How an AI-Applied Supply Chain Enables Efficiency

Today’s supply chains are laden with inefficiencies, as most companies rely on antiquated practices to oversee and manage how goods get from place to place. The supply chain is delicate — even one disruption among suppliers, buyers, and logistics providers can have a trickle-down effect that causes waste, time loss, and increased carbon emissions.

With the supply chain still managed manually, logistics managers are operating under intense pressure, with the sheer amount of data about material supply, demand, and transportation routes overwhelming. Even with machine learning providing managers with intelligent analysis, logistics managers can only react so quickly to the thousands of changes along a single supply chain. As managers are overburdened, their slow reactions to real-time problems and disruptions cause the supply chain inefficiencies that create higher costs, waste, and even greater environmental impact.

One way supply chains can become inefficient is when the supplier/buyer relationship falls out of sync when either the supplier runs out of a product or material, or buyers purchase too little of a material and suppliers are left with an excess. Changing demand can cause supply chain malfunction which, in turn, creates more inefficiencies and waste.

The effects of change in demand were evident during the pandemic when, panicked by the onset of the pandemic, consumers rushed to stock up on groceries and essentials like milk and paper goods. Despite causing empty shelves and in-store shortages, it also caused more waste. Some suppliers couldn’t adjust fast enough to the rush in demand. On the supply side, a sluggish supply chain left perishable goods stranded and unable to make it to shelves on time: Dairy farmers ended up dumping thousands of gallons of fresh milk.

Inefficiencies also take place on the logistics side of the supply chain. The moving of goods from one place to another often depends on truckers hauling loads across the country. When these loads are delayed or there is a shortage of drivers to get the goods from point A to point B, buyers and suppliers can incur increased costs. Beyond that the environmental impact of the supply chain increases because the number of trucks on the roads and the distance they are traveling are not optimized for the best loads and routes.

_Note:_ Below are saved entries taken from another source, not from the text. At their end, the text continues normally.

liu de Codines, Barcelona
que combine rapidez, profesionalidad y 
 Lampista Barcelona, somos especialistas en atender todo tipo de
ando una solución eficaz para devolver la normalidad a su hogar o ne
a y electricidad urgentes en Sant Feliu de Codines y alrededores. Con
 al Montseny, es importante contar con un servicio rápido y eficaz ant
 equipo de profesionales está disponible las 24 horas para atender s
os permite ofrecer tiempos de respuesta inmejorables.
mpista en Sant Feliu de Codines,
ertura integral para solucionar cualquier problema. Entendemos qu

The U.S. alone has 15.5 million freight trucks on the road, with the average truck emitting 161.8 grams of CO2 per ton-mile – totaling more than 1.9 billion tons of greenhouse gasses per year. According to the EPA, the transportation sector is currently responsible for over 50 percent of total NOx (nitrogen oxides) emissions in the U.S. and over 30 percent of total VOC emissions (volatile organic compounds). An antiquated and overtaxed supply chain cannot address those inefficiencies, but AI can make logistics planning more efficient.

Supply chain inefficiencies are costly both for the business and for the environment. But a smarter approach to the supply chain can both reduce the costs and challenges that supply chain managers face, as well as address the effect of inefficiencies on carbon emissions and waste. The supply chain, when managed more effectively, can benefit both their business goals and become the simpler route to sustainability. With artificial intelligence applied to supply chain analysis and decision-making, businesses can reduce their costs, waste, and emissions.

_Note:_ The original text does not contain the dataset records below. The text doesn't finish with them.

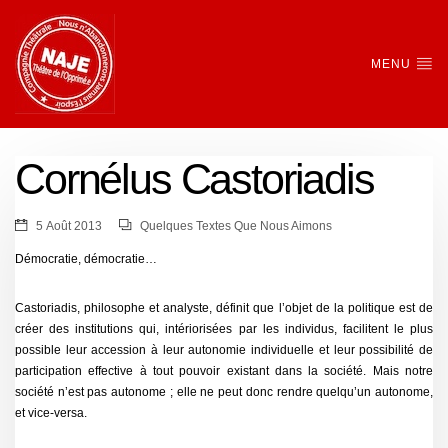
MENU
Cornélus Castoriadis
5 Août 2013
Quelques Textes Que Nous Aimons
Démocratie, démocratie…
Castoriadis, philosophe et analyste, définit que l’objet de la politique est de
créer des institutions qui, intériorisées par les individus, facilitent le plus
possible leur accession à leur autonomie individuelle et leur possibilité de
participation effective à tout pouvoir existant dans la société. Mais notre
société n’est pas autonome ; elle ne peut donc rendre quelqu’un autonome,
et vice-versa.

AI seamlessly links all players in the supply chain (logistic providers, suppliers, and buyers) to form analysis, which can be used to further efficiency with automatic prediction and decision-making. With the data analysis, an AI can react by automatically making decisions to address real-time supply chain challenges to more efficiently move goods between suppliers, buyers, and consumers. Instead of relying on managers to make decisions, the AI can purchase materials, change allocations, reroute trucks, and rebalance supply systems as needed to reduce inefficiencies. Not only can AI make decisions faster, these platforms can also prioritize sustainable efforts to significantly reduce freight detention, deadhead mileage, and linehaul mileage.

Because companies of all industries contribute carbon emissions through transport of goods and air, emissions from freight are only expected to grow by 2025. This is despite many companies setting their sights on becoming carbon neutral or reaching Net Zero by 2030. Supply chain data and management can be the secret weapon to decarbonization. But the supply chain management process needs to shift from antiquated manual analysis to faster, smarter analysis with machine learning. Models are being trained to take in hundreds of thousands of data points about product demand, material supply, truck routes, and goods allocations, and identify inefficiencies.

With AI interwoven into the supply chain process, the burden on analysis and supply chain managers is lifted, allowing them to shift to long-term strategic planning. Rather than jumping into situations as they arise in real-time, managers can expand their view beyond daily supply chain challenges to consider future decisions that will continue making the chain more efficient. Companies like Halliburton have adopted a supply chain managed by AI, which has already shown effectiveness in eliminating downtime, reducing stockouts and cutting costs.

The supply chain updated with artificial intelligence not only reduces costs for companies in any sector, it can also be prioritized to reduce waste of goods and carbon emissions. In the path to carbon neutrality, the supply chain can be easily upgraded with AI to make any business more sustainable.